The horror genre has been famous for iconic scenes from Carrie getting covered in pig’s blood to the Things chest defibrillation scene. Even if you aren’t a huge fan of the scary scenes, it’s hard to ignore the popularity of the genre in the film industry. From talentless, nonsensical, cheap slasher films to carefully stitched, thought-provoking thrillers, they’ve made countless marks on the business. The genre can be for newcomer directors or experienced, well-known ones; they can establish themselves by using their passion as a filmmaker. 

Horror is often looked down on in the industry as having little budget, no talent, and little equipment. But, the Blair Witch Project had a budget of 60,000 dollars and raked in about 248 million dollars and Get Out had a budget of 4.8 million and made 255 million dollars. Having a low budget lets these directors take different routes with shooting scenes, such as in The Evil Dead  1981, there is a scene where the camera shakes. It was shot from a camera bolted to a wooden plank that a cameraman took running in the woods. 

Are you a fan of Steven Spielberg? He got his start by actually directing the movie Jaws and is now credited by pioneering what we see now from Hollywood. Peter Jackson, director from the Hobbit and the Lord of the Rings, once was a director for the horror movies Bad Taste and Braindead. Horror is an amazing way to make a statement in the business. 

Not only do directors get their start from horror films but actors do as well. Because of the small budget and little recognition, it is unlikely to hire popular actors and actresses. Even well-known actress Jennifer Aniston had to act in the movie Leprechaun. Johnny Depp starred in the small budget Nightmare on Elm Street in one of the most famous horror scenes where he sucked into his bed only to have blood spewed back up at the ceiling. 
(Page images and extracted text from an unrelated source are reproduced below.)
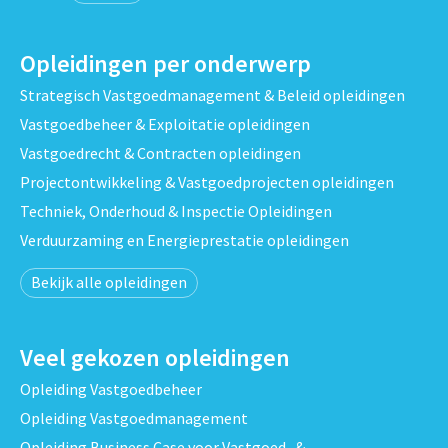
Opleidingen per onderwerp
Strategisch Vastgoedmanagement & Beleid opleidingen
Vastgoedbeheer & Exploitatie opleidingen
Vastgoedrecht & Contracten opleidingen
Projectontwikkeling & Vastgoedprojecten opleidingen
Techniek, Onderhoud & Inspectie Opleidingen
Verduurzaming en Energieprestatie opleidingen
Bekijk alle opleidingen
Veel gekozen opleidingen
Opleiding Vastgoedbeheer
Opleiding Vastgoedmanagement
Opleiding Business Case voor Vastgoed- &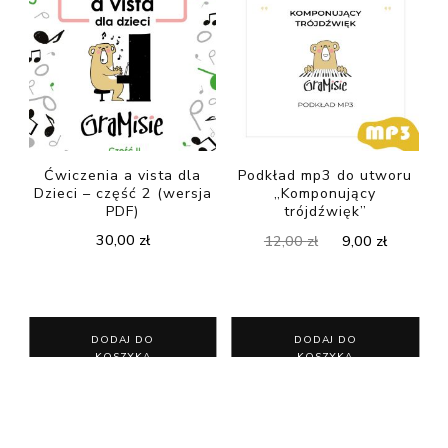
Ćwiczenia a vista dla
Podkład mp3 do utworu
Dzieci – część 2 (wersja
„Komponujący
PDF)
trójdźwięk”
Pierwotna
Aktualn
30,00
zł
12,00
zł
9,00
zł
cena
cena
wynosiła:
wynosi:
12,00 zł.
9,00 zł.
DODAJ DO
DODAJ DO
KOSZYKA
KOSZYKA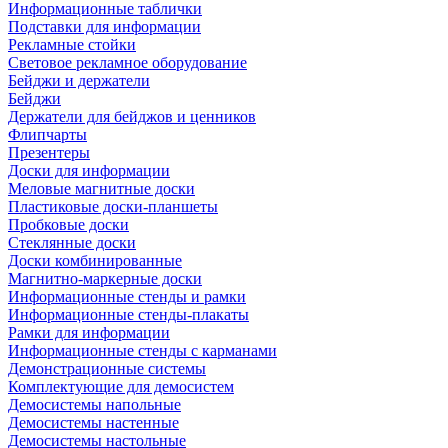
Информационные таблички
Подставки для информации
Рекламные стойки
Световое рекламное оборудование
Бейджи и держатели
Бейджи
Держатели для бейджов и ценников
Флипчарты
Презентеры
Доски для информации
Меловые магнитные доски
Пластиковые доски-планшеты
Пробковые доски
Стеклянные доски
Доски комбинированные
Магнитно-маркерные доски
Информационные стенды и рамки
Информационные стенды-плакаты
Рамки для информации
Информационные стенды с карманами
Демонстрационные системы
Комплектующие для демосистем
Демосистемы напольные
Демосистемы настенные
Демосистемы настольные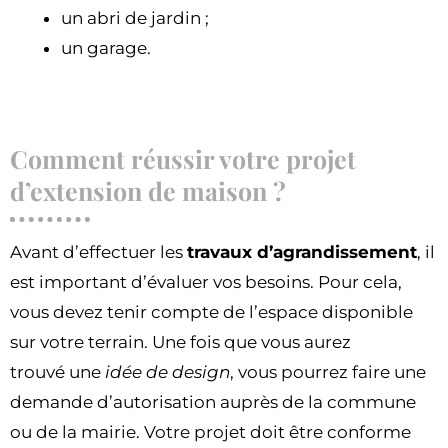
un abri de jardin ;
un garage.
Comment réussir votre projet
d’extension de maison ?
Avant d’effectuer les
travaux d’agrandissement
, il
est important d’évaluer vos besoins. Pour cela,
vous devez tenir compte de l’espace disponible
sur votre terrain. Une fois que vous aurez
trouvé une
idée de design
, vous pourrez faire une
demande d’autorisation auprès de la commune
ou de la mairie. Votre projet doit être conforme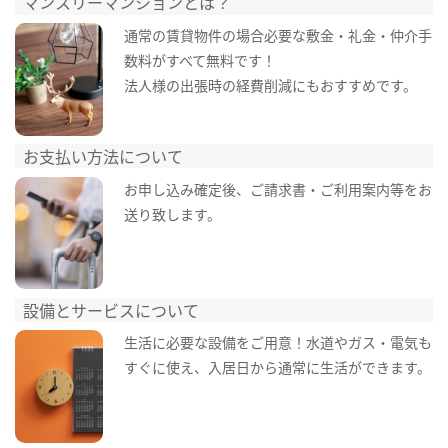
マンスリーマンションとは？
通常の賃貸物件の場合必要な敷金・礼金・仲介手
数料がすべて無料です！
法人様の出張時の経費削減にもおすすめです。
お支払い方法について
お申し込み確定後、ご請求書・ご利用案内等をお
送り致します。
設備とサービスについて
生活に必要な設備をご用意！水道やガス・電気も
すぐに使え、入居日から通常に生活ができます。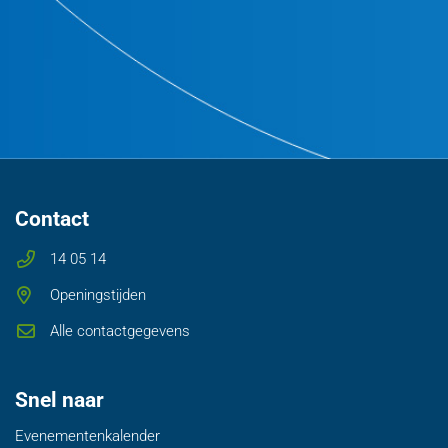
Contact
14 05 14
Openingstijden
Alle contactgegevens
Snel naar
Evenementenkalender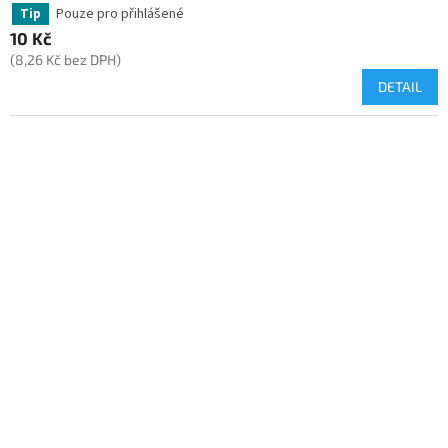
Pouze pro přihlášené
Tip
10 Kč
(8,26 Kč bez DPH)
DETAIL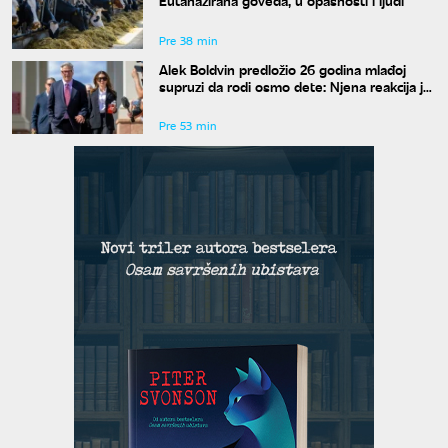
Eutanazirana goveda, u opasnosti i ljudi
Pre 38 min
Alek Boldvin predložio 26 godina mlađoj
supruzi da rodi osmo dete: Njena reakcija je
hit
Pre 53 min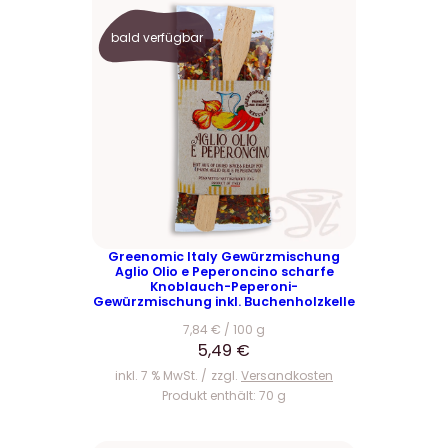
bald verfügbar
Greenomic Italy Gewürzmischung
Aglio Olio e Peperoncino scharfe
Knoblauch-Peperoni-
Gewürzmischung inkl. Buchenholzkelle
7,84
€
/
100
g
5,49
€
inkl. 7 % MwSt.
zzgl.
Versandkosten
Produkt enthält: 70
g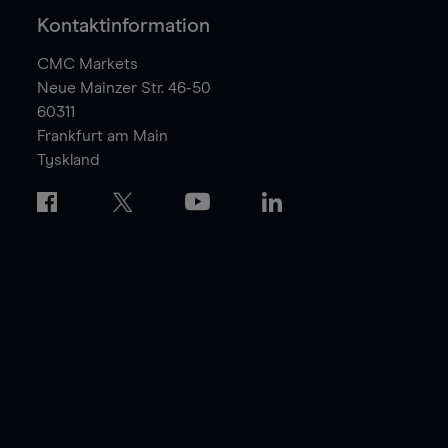
Kontaktinformation
CMC Markets
Neue Mainzer Str. 46-50
60311
Frankfurt am Main
Tyskland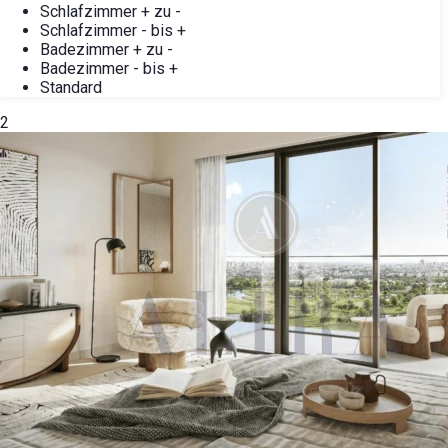
Schlafzimmer + zu -
Schlafzimmer - bis +
Badezimmer + zu -
Badezimmer - bis +
Standard
2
Horror movies aren’t only a way to be established in the industry, but it’s also a creative way to express messages in literary devices and ask questions about ourselves that we aren’t comfortable asking in day-to-day life. For example, Psycho questioned gender in a time where it wasn’t widely accepted. Additionally, the movie Raw has a lot of symbolism tied in with the plot, asking uncomfortable questions about coming of age. 

It’s also very hard to write a bad horror film; there are all different types of horror movies to enjoy. Horror movies can be purely comedic such as Scary Movie and Happy Death Day, or they can be just movies for cheap thrills like Texas Chainsaw or Paranormal Activity. It’s easy to write in some jump scares, but movies such as The Shining or Rosemary’s baby give a chilling, eerie vibe from just unsettling scenery and audio cues.

There’s all sorts of brilliance in the genre, and its hard to believe that horror is the bottom of the barrel for the industry. The business of the genre is booming from its most recent hits like It in 2017 or Us in 2019, and I can’t wait for the horror genre to show those who doubt it what it’s really made of.